◆ WHAT YOU SHOULD DO
Every entry that follows must be written out exactly, apart from its pictures.

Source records
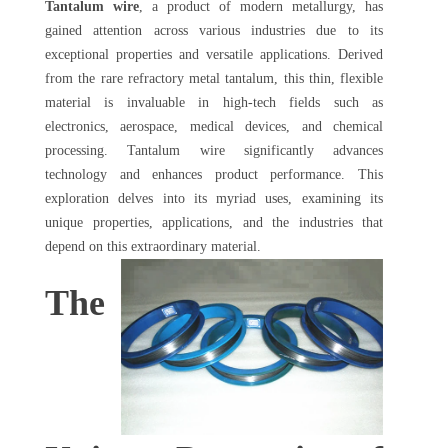
Tantalum wire
, a product of modern metallurgy, has
gained attention across various industries due to its
exceptional properties and versatile applications. Derived
from the rare refractory metal tantalum, this thin, flexible
material is invaluable in high-tech fields such as
electronics, aerospace, medical devices, and chemical
processing. Tantalum wire significantly advances
technology and enhances product performance. This
exploration delves into its myriad uses, examining its
unique properties, applications, and the industries that
depend on this extraordinary material.
The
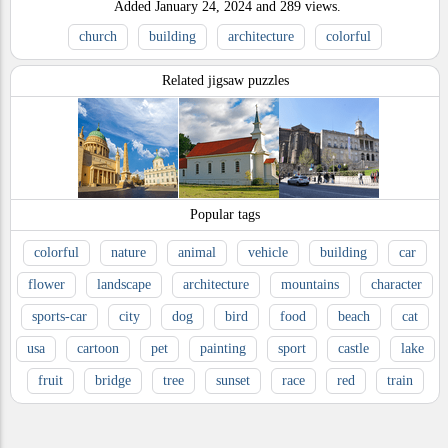
Added
January 24, 2024
and
289
views.
church
building
architecture
colorful
Related jigsaw puzzles
Popular tags
colorful
nature
animal
vehicle
building
car
flower
landscape
architecture
mountains
character
sports-car
city
dog
bird
food
beach
cat
usa
cartoon
pet
painting
sport
castle
lake
fruit
bridge
tree
sunset
race
red
train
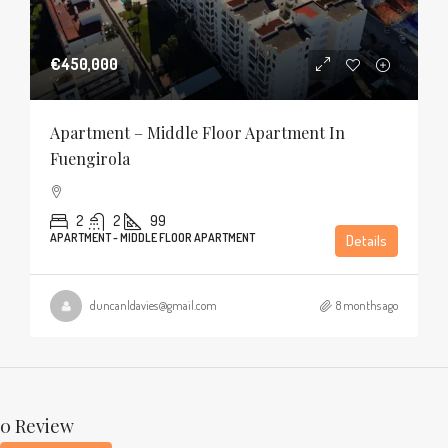
€450,000
Apartment – Middle Floor Apartment In
Fuengirola
2
2
99
APARTMENT - MIDDLE FLOOR APARTMENT
Details
duncanldavies@gmail.com
8 months ago
0 Review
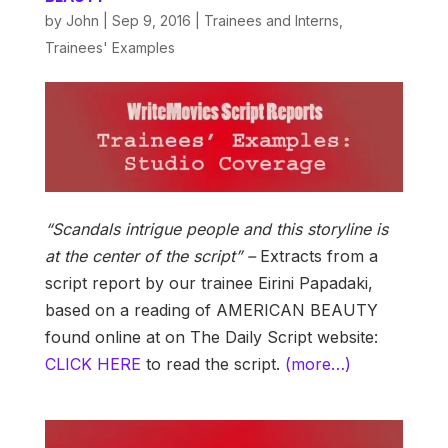
by
John
|
Sep 9, 2016
|
Trainees and Interns
,
Trainees' Examples
“Scandals intrigue people and this storyline is
at the center of the script” –
Extracts from a
script report by our trainee Eirini Papadaki,
based on a reading of AMERICAN BEAUTY
found online at on The Daily Script website:
CLICK HERE
to read the script.
(more…)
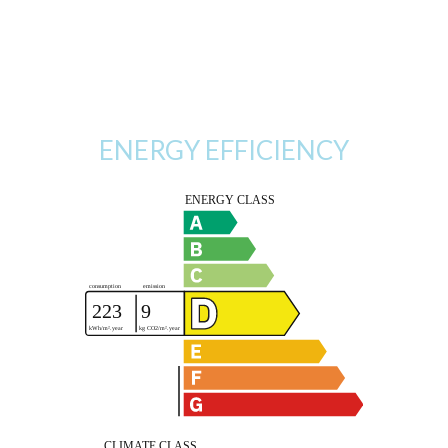
ENERGY EFFICIENCY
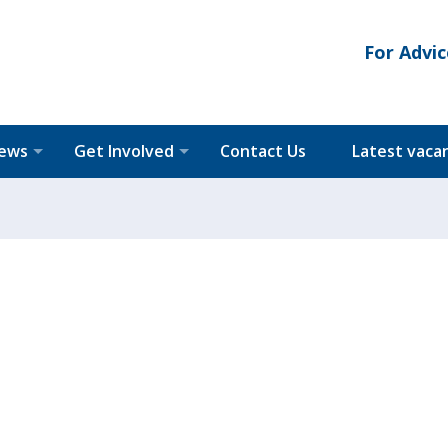
For Advic
News
Get Involved
Contact Us
Latest vaca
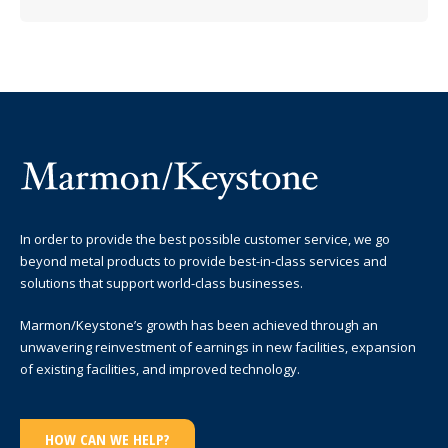
In order to provide the best possible customer service, we go
beyond metal products to provide best-in-class services and
solutions that support world-class businesses.
Marmon/Keystone’s growth has been achieved through an
unwavering reinvestment of earnings in new facilities, expansion
of existing facilities, and improved technology.
HOW CAN WE HELP?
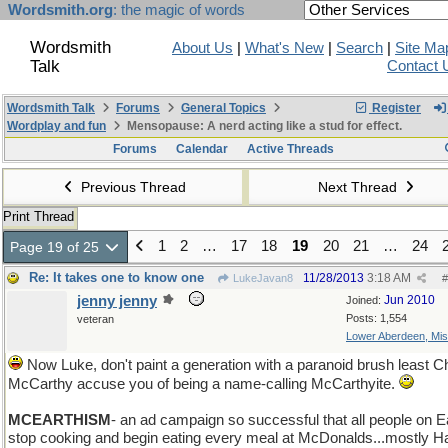
Wordsmith.org
: the magic of words
Wordsmith
About Us
|
What's New
|
Search
|
Site Ma
Talk
Contact 
Wordsmith Talk
Forums
General Topics
Register
Wordplay and fun
Mensopause: A nerd acting like a stud for effect.
Forums
Calendar
Active Threads
Previous Thread
Next Thread
Print Thread
1
2
…
17
18
19
20
21
…
24
Page 19 of 25
Re: It takes one to know one
11/28/2013
3:18 AM
LukeJavan8
#
jenny jenny
Jun 2010
Joined:
Posts: 1,554
veteran
Lower Aberdeen, Mis
Now Luke, don't paint a generation with a paranoid brush least Ch
McCarthy accuse you of being a name-calling McCarthyite.
MCEARTHISM
- an ad campaign so successful that all people on E
stop cooking and begin eating every meal at McDonalds...mostly 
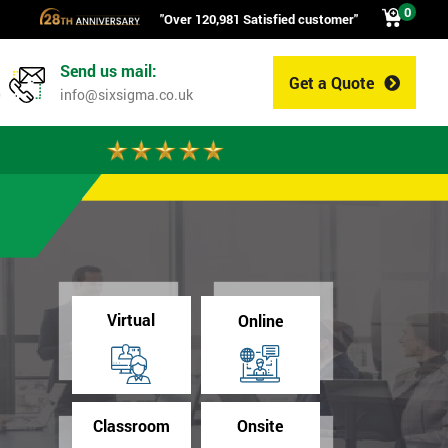
0
"Over 120,981 Satisfied customer"
Send us mail:
Get a Quote
0
info@sixsigma.co.uk
Virtual
Online
Classroom
Onsite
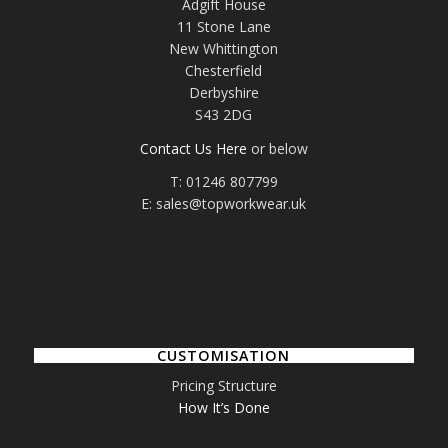
Adgift House
11 Stone Lane
New Whittington
Chesterfield
Derbyshire
S43 2DG
Contact Us Here
or below
T: 01246 807799
E: sales@topworkwear.uk
CUSTOMISATION
Pricing Structure
How It’s Done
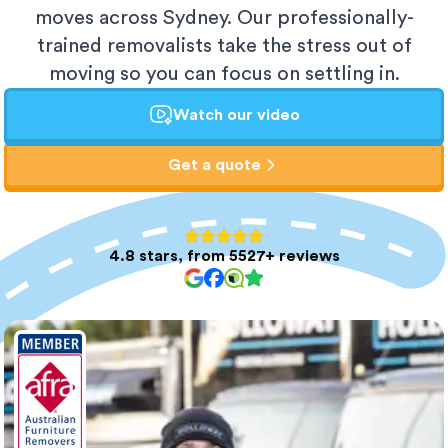
moves across Sydney. Our professionally-
trained removalists take the stress out of
moving so you can focus on settling in.
Watch our video
Get a quote
4.8 stars, from 5527+ reviews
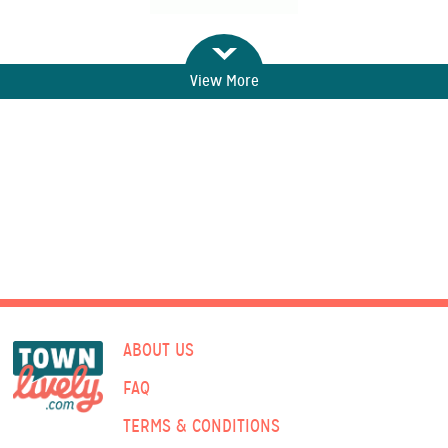
View More
ABOUT US
FAQ
TERMS & CONDITIONS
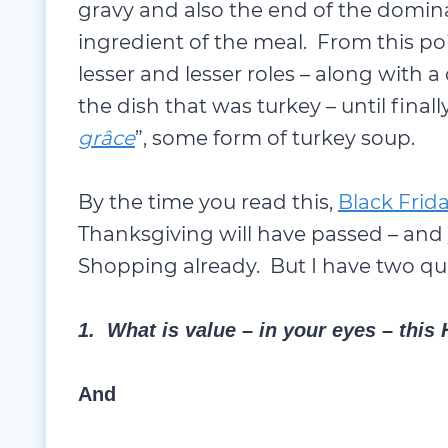
gravy and also the end of the domina
ingredient of the meal. From this p
lesser and lesser roles – along with a 
the dish that was turkey – until final
grâce
”, some form of turkey soup.
By the time you read this,
Black Frid
Thanksgiving will have passed – and 
Shopping already. But I have two qu
1. What is value – in your eyes – this
And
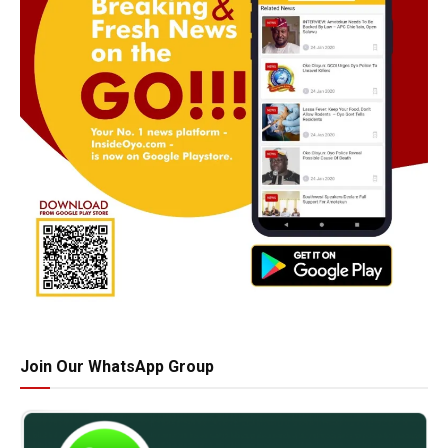
Join Our WhatsApp Group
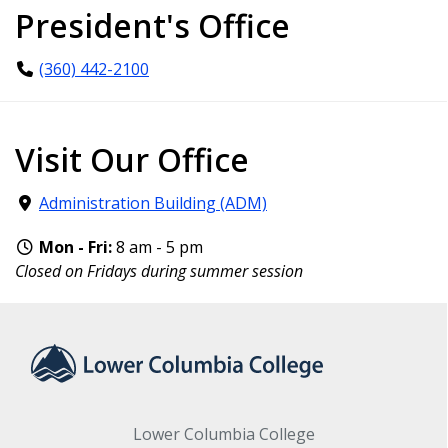
President's Office
(360) 442-2100
Visit Our Office
Administration Building (ADM)
Mon - Fri:
8 am - 5 pm
Closed on Fridays during summer session
Lower Columbia College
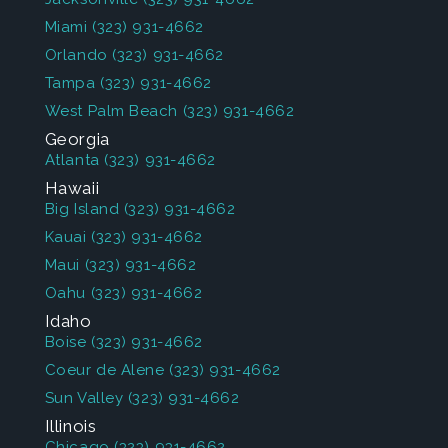
Miami
(323) 931-4662
Orlando
(323) 931-4662
Tampa
(323) 931-4662
West Palm Beach
(323) 931-4662
Georgia
Atlanta
(323) 931-4662
Hawaii
Big Island
(323) 931-4662
Kauai
(323) 931-4662
Maui
(323) 931-4662
Oahu
(323) 931-4662
Idaho
Boise
(323) 931-4662
Coeur de Alene
(323) 931-4662
Sun Valley
(323) 931-4662
Illinois
Chicago
(323) 931-4662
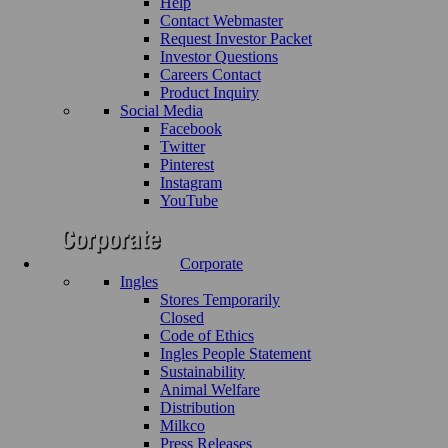
Help
Contact Webmaster
Request Investor Packet
Investor Questions
Careers Contact
Product Inquiry
Social Media
Facebook
Twitter
Pinterest
Instagram
YouTube
Corporate
Ingles
Stores Temporarily
Closed
Code of Ethics
Ingles People Statement
Sustainability
Animal Welfare
Distribution
Milkco
Press Releases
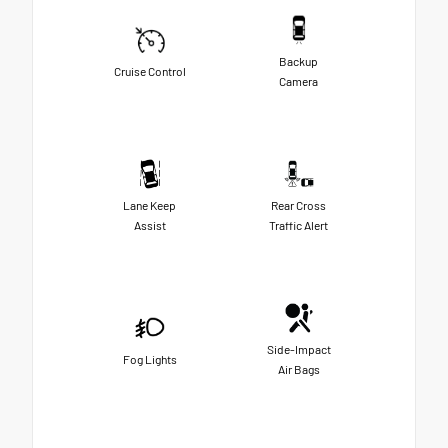
Backup
Cruise Control
Camera
Lane Keep
Rear Cross
Assist
Traffic Alert
Side-Impact
Fog Lights
Air Bags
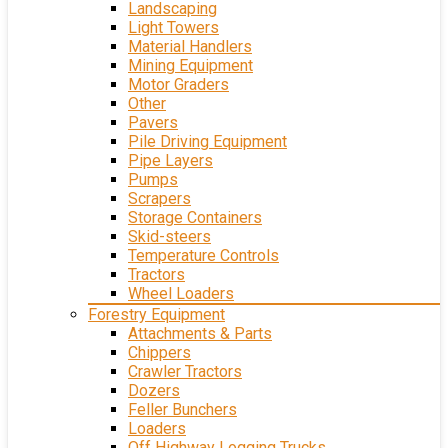
Landscaping
Light Towers
Material Handlers
Mining Equipment
Motor Graders
Other
Pavers
Pile Driving Equipment
Pipe Layers
Pumps
Scrapers
Storage Containers
Skid-steers
Temperature Controls
Tractors
Wheel Loaders
Forestry Equipment
Attachments & Parts
Chippers
Crawler Tractors
Dozers
Feller Bunchers
Loaders
Off Highway Logging Trucks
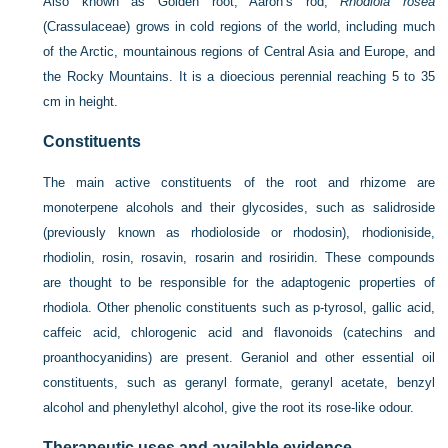
Also known as Golden root, Aaron’s rod,
Rhodiola rosea
(Crassulaceae) grows in cold regions of the world, including much
of the Arctic, mountainous regions of Central Asia and Europe, and
the Rocky Mountains. It is a dioecious perennial reaching 5 to 35
cm in height.
Constituents
The main active constituents of the root and rhizome are
monoterpene alcohols and their glycosides, such as salidroside
(previously known as rhodioloside or rhodosin), rhodioniside,
rhodiolin, rosin, rosavin, rosarin and rosiridin. These compounds
are thought to be responsible for the adaptogenic properties of
rhodiola. Other phenolic constituents such as p-tyrosol, gallic acid,
caffeic acid, chlorogenic acid and flavonoids (catechins and
proanthocyanidins) are present. Geraniol and other essential oil
constituents, such as geranyl formate, geranyl acetate, benzyl
alcohol and phenylethyl alcohol, give the root its rose-like odour.
Therapeutic uses and available evidence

◆ ANSWER TO THE PROBLEM
Tantalum wire
, a product of modern metallurgy, has
gained attention across various industries due to its
exceptional properties and versatile applications. Derived
from the rare refractory metal tantalum, this thin, flexible
material is invaluable in high-tech fields such as
electronics, aerospace, medical devices, and chemical
processing. Tantalum wire significantly advances
technology and enhances product performance. This
exploration delves into its myriad uses, examining its
unique properties, applications, and the industries that
depend on this extraordinary material.
The
Added
January 24, 2024
and
289
views.
church
building
architecture
colorful
Related jigsaw puzzles
Popular tags
colorful
nature
animal
vehicle
building
car
flower
landscape
architecture
mountains
character
sports-car
city
dog
bird
food
beach
cat
usa
cartoon
pet
painting
sport
castle
lake
fruit
bridge
tree
sunset
race
red
train
€450,000
Apartment – Middle Floor Apartment In
Fuengirola
2
2
99
APARTMENT - MIDDLE FLOOR APARTMENT
Details
duncanldavies@gmail.com
8 months ago
0 Review
by
John
|
Sep 9, 2016
|
Trainees and Interns
,
Trainees' Examples
“Scandals intrigue people and this storyline is
at the center of the script” –
Extracts from a
script report by our trainee Eirini Papadaki,
based on a reading of AMERICAN BEAUTY
found online at on The Daily Script website:
CLICK HERE
to read the script.
(more…)
ENERGY EFFICIENCY
For Advic
News
Get Involved
Contact Us
Latest vaca
In order to provide the best possible customer service, we go
beyond metal products to provide best-in-class services and
solutions that support world-class businesses.
Marmon/Keystone’s growth has been achieved through an
unwavering reinvestment of earnings in new facilities, expansion
of existing facilities, and improved technology.
HOW CAN WE HELP?
Wordsmith.org
: the magic of words
Wordsmith
About Us
|
What's New
|
Search
|
Site Ma
Talk
Contact 
Wordsmith Talk
Forums
General Topics
Register
Wordplay and fun
Mensopause: A nerd acting like a stud for effect.
Forums
Calendar
Active Threads
Previous Thread
Next Thread
Print Thread
1
2
…
17
18
19
20
21
…
24
Page 19 of 25
Re: It takes one to know one
11/28/2013
3:18 AM
LukeJavan8
#
jenny jenny
Jun 2010
Joined:
Posts: 1,554
veteran
Lower Aberdeen, Mis
Now Luke, don't paint a generation with a paranoid brush least Ch
McCarthy accuse you of being a name-calling McCarthyite.
MCEARTHISM
- an ad campaign so successful that all people on E
stop cooking and begin eating every meal at McDonalds...mostly 
0
"Over 120,981 Satisfied customer"
Send us mail:
Get a Quote
0
info@sixsigma.co.uk
Virtual
Online
Classroom
Onsite
Adgift House
11 Stone Lane
New Whittington
Chesterfield
Derbyshire
S43 2DG
Contact Us Here
or below
T: 01246 807799
E: sales@topworkwear.uk
CUSTOMISATION
Pricing Structure
How It’s Done
moves across Sydney. Our professionally-
trained removalists take the stress out of
moving so you can focus on settling in.
Watch our video
Get a quote
4.8 stars, from 5527+ reviews
View More
ABOUT US
FAQ
TERMS & CONDITIONS
gravy and also the end of the domina
ingredient of the meal. From this p
lesser and lesser roles – along with a 
the dish that was turkey – until final
grâce
”, some form of turkey soup.
By the time you read this,
Black Frid
Thanksgiving will have passed – and 
Shopping already. But I have two qu
1. What is value – in your eyes – this
And
Join Our WhatsApp Group
President's Office
(360) 442-2100
Visit Our Office
Administration Building (ADM)
Mon - Fri:
8 am - 5 pm
Closed on Fridays during summer session
Lower Columbia College
Miami
(323) 931-4662
Orlando
(323) 931-4662
Tampa
(323) 931-4662
West Palm Beach
(323) 931-4662
Georgia
Atlanta
(323) 931-4662
Hawaii
Big Island
(323) 931-4662
Kauai
(323) 931-4662
Maui
(323) 931-4662
Oahu
(323) 931-4662
Idaho
Boise
(323) 931-4662
Coeur de Alene
(323) 931-4662
Sun Valley
(323) 931-4662
Illinois
Chicago
(323) 931-4662
Help
Contact Webmaster
Request Investor Packet
Investor Questions
Careers Contact
Product Inquiry
Social Media
Facebook
Twitter
Pinterest
Instagram
YouTube
Corporate
Ingles
Stores Temporarily
Closed
Code of Ethics
Ingles People Statement
Sustainability
Animal Welfare
Distribution
Milkco
Press Releases
Backup
Cruise Control
Camera
Lane Keep
Rear Cross
Assist
Traffic Alert
Side-Impact
Fog Lights
Air Bags
Landscaping
Light Towers
Material Handlers
Mining Equipment
Motor Graders
Other
Pavers
Pile Driving Equipment
Pipe Layers
Pumps
Scrapers
Storage Containers
Skid-steers
Temperature Controls
Tractors
Wheel Loaders
Forestry Equipment
Attachments & Parts
Chippers
Crawler Tractors
Dozers
Feller Bunchers
Loaders
Off Highway Logging Trucks
Also known as Golden root, Aaron’s rod,
Rhodiola rosea
(Crassulaceae) grows in cold regions of the world, including much
of the Arctic, mountainous regions of Central Asia and Europe, and
the Rocky Mountains. It is a dioecious perennial reaching 5 to 35
cm in height.
Constituents
The main active constituents of the root and rhizome are
monoterpene alcohols and their glycosides, such as salidroside
(previously known as rhodioloside or rhodosin), rhodioniside,
rhodiolin, rosin, rosavin, rosarin and rosiridin. These compounds
are thought to be responsible for the adaptogenic properties of
rhodiola. Other phenolic constituents such as p-tyrosol, gallic acid,
caffeic acid, chlorogenic acid and flavonoids (catechins and
proanthocyanidins) are present. Geraniol and other essential oil
constituents, such as geranyl formate, geranyl acetate, benzyl
alcohol and phenylethyl alcohol, give the root its rose-like odour.
Therapeutic uses and available evidence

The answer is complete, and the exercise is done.